En una interesante nota de una respetable organización social se destacaban importantes aspectos que no nos resistimos a señalar. La realidad provoca en nosotros reacciones de asombro, de dolor o amargura, de rabia, de alegría. “La rabia es como tomar veneno y esperar matar al otro”, dijo Buda. Al contrario de lo expresado por Worthington, “La clave para perdonar con éxito es cultivar un sentido de simpatía, humildad y compasión”. Suscita deseos que dilatan el corazón, hace surgir preguntas que son el motor de nuestra búsqueda en tantos campos, desde el científico hasta el afectivo o el existencial. En el fondo de estas reacciones, deseos y preguntas subyace la exigencia de significado, que constituye nuestra verdadera estatura humana. Porque una persona sin significado es un ente sin atributos. Sin embargo, nos hemos acostumbrado a dejar nuestra humanidad en el recinto de nuestra casa, asumiendo que es “algo privado”, que no tiene “dignidad pública”. Que en el centro de nuestra convivencia esté la persona es algo que no podemos dar por descontado. Cuando lo hacemos nos pasa factura: la energía de construcción de un país y la calidad de nuestra convivencia están ligadas a la realización personal, que depende de la respuesta a las cuestiones esenciales de la vida: ¿qué o quién colma mi deseo? ¿Quién me ama y a quién amo sin condiciones ni porqués? ¿Para qué trabajo? ¿Qué sentido tienen la enfermedad y la muerte? En definitiva, ¿por qué merece la pena vivir? “Aunque la vida no tuviera sentido, tiene que tener sentido vivir, aquí y ahora”, respondió Malraux a De Gaulle. Detrás de muchos de nuestros problemas públicos (dialéctica exasperada, tensiones territoriales, violencia en diferentes niveles, marginalidad, fracaso escolar, conflictos laborales, soledad, rupturas de los lazos afectivos,) se encuentra una falta de atención a la persona con toda la riqueza de sus preguntas y exigencias.

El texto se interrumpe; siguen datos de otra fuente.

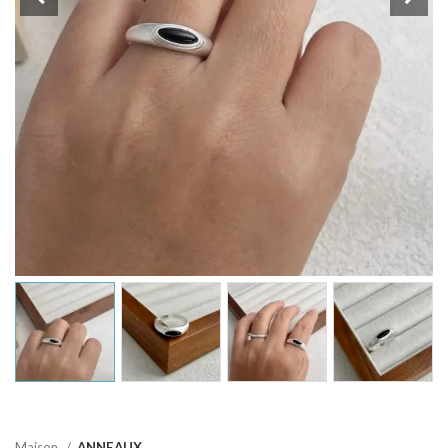
Maison
ANNEAUX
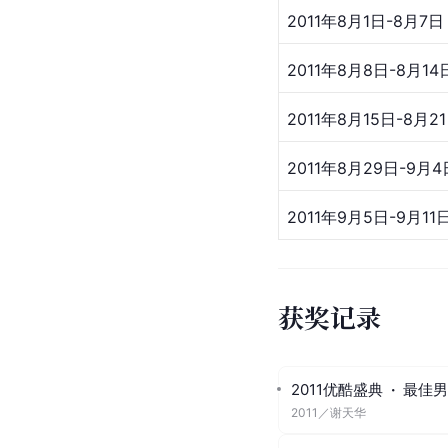
2011年8月1日-8月7日
2011年8月8日-8月14
2011年8月15日-8月2
2011年8月29日-9月4
2011年9月5日-9月11
获奖记录
2011优酷盛典
·
最佳男
2011
／
谢天华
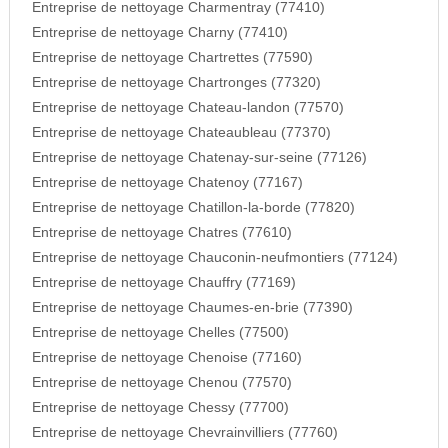
Entreprise de nettoyage Charmentray (77410)
Entreprise de nettoyage Charny (77410)
Entreprise de nettoyage Chartrettes (77590)
Entreprise de nettoyage Chartronges (77320)
Entreprise de nettoyage Chateau-landon (77570)
Entreprise de nettoyage Chateaubleau (77370)
Entreprise de nettoyage Chatenay-sur-seine (77126)
Entreprise de nettoyage Chatenoy (77167)
Entreprise de nettoyage Chatillon-la-borde (77820)
Entreprise de nettoyage Chatres (77610)
Entreprise de nettoyage Chauconin-neufmontiers (77124)
Entreprise de nettoyage Chauffry (77169)
Entreprise de nettoyage Chaumes-en-brie (77390)
Entreprise de nettoyage Chelles (77500)
Entreprise de nettoyage Chenoise (77160)
Entreprise de nettoyage Chenou (77570)
Entreprise de nettoyage Chessy (77700)
Entreprise de nettoyage Chevrainvilliers (77760)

Los primeros lazos de sociabilidad surgen cuando nos descubrimos como seres de encuentro, prestos a acoger y a ser acogidos. Esta experiencia se dilata cuando encontramos personas que nos entienden porque participan de nuestras mismas preguntas e inquietudes. Y comprendemos que el otro es un bien en sí mismo. Esta es la base de una verdadera convivencia, que llega a abrazar a la persona extraña porque tiene nuestra misma exigencia de felicidad. Este es uno de los problemas más graves que tiene nuestra sociedad: el otro se percibe como enemigo. Y el otro nunca podrá ser objeto de nuestro amor o interés porque el otro es siempre sujeto que sale al encuentro y nos interpela.